4. Rent-free Housing -
Freegans believe that housing is a RIGHT, not a privilege. Seriously? Man, now I really need to check into being a Freegan! My little studio costs me a grand a month. I can think of better things to do with that cash. So how does one score some rent-free housing? According to
"Squatters are people who occupy and rehabilitate abandoned, decrepit buildings. Squatters believe that real human needs are more important than abstract notions of private property, and that those who hold deed to buildings but won’t allow people to live in them, even in places where housing is vitally needed, don’t deserve to own those buildings."
Hmmm--I just watched Midnight Cowboy the other night and I thought Jon Voight and Dustin Hoffman played two guys who were forced to live in a decrepit, condemned tenement building because they had no money. In reality, they were FREEGANS! How cool is that?

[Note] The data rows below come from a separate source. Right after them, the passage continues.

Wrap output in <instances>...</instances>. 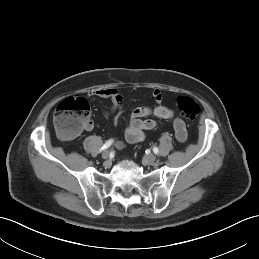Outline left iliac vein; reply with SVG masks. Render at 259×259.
<instances>
[{
	"instance_id": "left-iliac-vein-1",
	"label": "left iliac vein",
	"mask_w": 259,
	"mask_h": 259,
	"mask_svg": "<svg viewBox=\"0 0 259 259\" xmlns=\"http://www.w3.org/2000/svg\"><path fill=\"white\" fill-rule=\"evenodd\" d=\"M145 160L149 163H152L156 160V156L154 154H148L145 156Z\"/></svg>"
}]
</instances>
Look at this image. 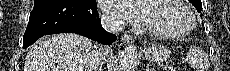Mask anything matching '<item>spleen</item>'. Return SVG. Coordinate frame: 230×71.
Listing matches in <instances>:
<instances>
[{"label":"spleen","mask_w":230,"mask_h":71,"mask_svg":"<svg viewBox=\"0 0 230 71\" xmlns=\"http://www.w3.org/2000/svg\"><path fill=\"white\" fill-rule=\"evenodd\" d=\"M185 62L197 71H205L208 69V63L205 61L204 54L196 46L190 47L186 53Z\"/></svg>","instance_id":"spleen-1"}]
</instances>
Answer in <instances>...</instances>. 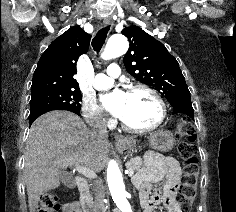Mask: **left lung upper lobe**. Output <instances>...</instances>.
Here are the masks:
<instances>
[{
	"label": "left lung upper lobe",
	"mask_w": 236,
	"mask_h": 212,
	"mask_svg": "<svg viewBox=\"0 0 236 212\" xmlns=\"http://www.w3.org/2000/svg\"><path fill=\"white\" fill-rule=\"evenodd\" d=\"M130 47L124 56L128 73L160 92L170 103L190 98V92L178 62L166 47L137 26L122 30Z\"/></svg>",
	"instance_id": "1"
}]
</instances>
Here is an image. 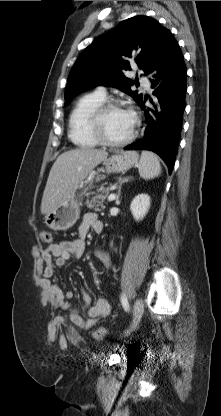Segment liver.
Returning <instances> with one entry per match:
<instances>
[{"mask_svg": "<svg viewBox=\"0 0 221 416\" xmlns=\"http://www.w3.org/2000/svg\"><path fill=\"white\" fill-rule=\"evenodd\" d=\"M108 152L91 148H80L62 153L54 162L47 179L41 202V213L49 214L63 204L78 185L101 162Z\"/></svg>", "mask_w": 221, "mask_h": 416, "instance_id": "6515ba94", "label": "liver"}]
</instances>
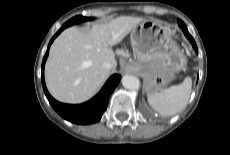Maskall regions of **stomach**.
I'll use <instances>...</instances> for the list:
<instances>
[{
	"label": "stomach",
	"instance_id": "stomach-1",
	"mask_svg": "<svg viewBox=\"0 0 230 155\" xmlns=\"http://www.w3.org/2000/svg\"><path fill=\"white\" fill-rule=\"evenodd\" d=\"M131 44L149 94L163 89L186 64L172 30L159 20L145 19L134 27Z\"/></svg>",
	"mask_w": 230,
	"mask_h": 155
}]
</instances>
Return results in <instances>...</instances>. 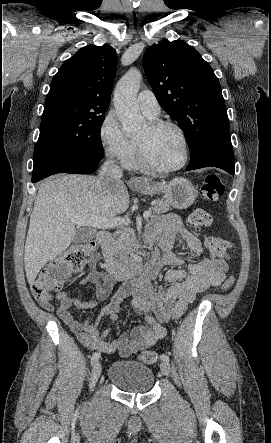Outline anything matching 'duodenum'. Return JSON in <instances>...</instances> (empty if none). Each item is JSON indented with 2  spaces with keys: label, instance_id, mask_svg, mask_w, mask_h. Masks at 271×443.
<instances>
[{
  "label": "duodenum",
  "instance_id": "410a0bca",
  "mask_svg": "<svg viewBox=\"0 0 271 443\" xmlns=\"http://www.w3.org/2000/svg\"><path fill=\"white\" fill-rule=\"evenodd\" d=\"M96 241L107 251L111 235L108 232H98L96 235ZM105 270L112 276L117 278H129L140 276L144 270L142 263L136 259H125L123 261H117L106 255L104 260Z\"/></svg>",
  "mask_w": 271,
  "mask_h": 443
}]
</instances>
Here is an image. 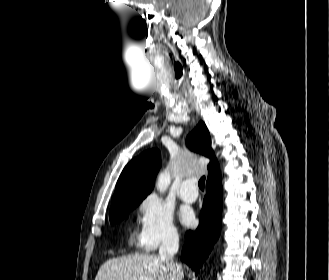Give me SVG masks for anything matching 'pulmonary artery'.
Here are the masks:
<instances>
[{"instance_id":"1","label":"pulmonary artery","mask_w":329,"mask_h":280,"mask_svg":"<svg viewBox=\"0 0 329 280\" xmlns=\"http://www.w3.org/2000/svg\"><path fill=\"white\" fill-rule=\"evenodd\" d=\"M179 196L186 202H195L198 198V191L196 186V180L189 178L183 180L179 189Z\"/></svg>"}]
</instances>
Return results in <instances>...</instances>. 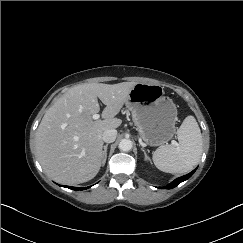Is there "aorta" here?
Masks as SVG:
<instances>
[{"instance_id":"aorta-1","label":"aorta","mask_w":243,"mask_h":243,"mask_svg":"<svg viewBox=\"0 0 243 243\" xmlns=\"http://www.w3.org/2000/svg\"><path fill=\"white\" fill-rule=\"evenodd\" d=\"M132 146V141L130 139H122L118 147L121 151H130Z\"/></svg>"}]
</instances>
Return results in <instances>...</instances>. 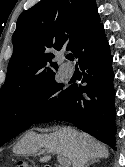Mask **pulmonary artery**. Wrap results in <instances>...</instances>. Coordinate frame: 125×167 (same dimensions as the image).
Listing matches in <instances>:
<instances>
[{
  "instance_id": "pulmonary-artery-1",
  "label": "pulmonary artery",
  "mask_w": 125,
  "mask_h": 167,
  "mask_svg": "<svg viewBox=\"0 0 125 167\" xmlns=\"http://www.w3.org/2000/svg\"><path fill=\"white\" fill-rule=\"evenodd\" d=\"M62 73L65 78H71L72 75L74 74L73 69H67L64 66L62 67Z\"/></svg>"
}]
</instances>
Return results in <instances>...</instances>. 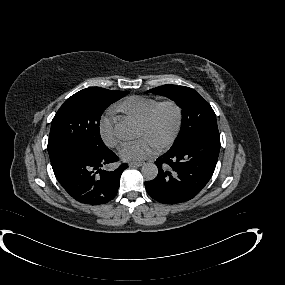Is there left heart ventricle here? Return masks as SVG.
I'll return each instance as SVG.
<instances>
[{
    "label": "left heart ventricle",
    "mask_w": 285,
    "mask_h": 285,
    "mask_svg": "<svg viewBox=\"0 0 285 285\" xmlns=\"http://www.w3.org/2000/svg\"><path fill=\"white\" fill-rule=\"evenodd\" d=\"M174 118V110L171 107L165 109L162 119L158 123L154 133L151 135L154 139H161L166 135L171 127Z\"/></svg>",
    "instance_id": "1"
}]
</instances>
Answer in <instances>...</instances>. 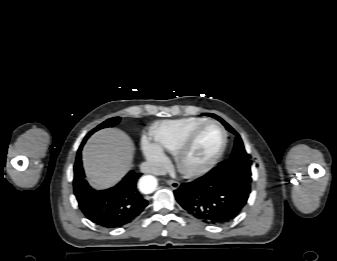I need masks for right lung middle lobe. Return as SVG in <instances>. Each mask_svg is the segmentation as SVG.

5. Going Green - It's a huge issue these days--the ecosystem, global warming, sustainable living. What could be wrong about going green? Again, freegans take things one step further by not merely buying organic or growing their own food, but by becoming "wild foragers"--and some even "
take the foraging lifestyle even farther, removing themselves from urban and suburban concepts and attempting to "go feral" by building communities in the wilderness based on primitive survival skills."

Speaking of horror movies, I'm getting a pitch idea...A group of college co-eds get lost on a hiking expedition in the wilderness. With no contact with civilization they are forced to forage to survive! I call it "Night of the Living Freegans."

6. Working Less/Joblessness - Is this a great lifestyle or what? You thought Seth Rogen played a slacker in Knocked Up? Nope. He was a Freegan! Your thirty-something son who lives in your basement and plays video games all day? He's not a loser, he's a Freegan! We don't have to be mindless drones, working for "the man" to pay the rent. We don't have to contribute to "the system." As Freegans, "
we begin to realize that, as workers, we are cogs in a machine of violence, death, exploitation, and destruction."

Raina Kelly, a writer for Newsweek, is testing out the Freegan lifestyle for 30 days and blogging about her experiences at Newsweek online. I don't believe her experiment will include quitting her job, moving into a cardboard box or foraging through dumpsters, but a more sensible and moderate application of the philosophy.

As for me, I think I'll head down to Palisades Park in Santa Monica, round up a few homeless guys sleeping on the ground and put together an expert panel on the subject. Check us out at The Learning Annex seminar titled "On the Fast-track to being a Freegan."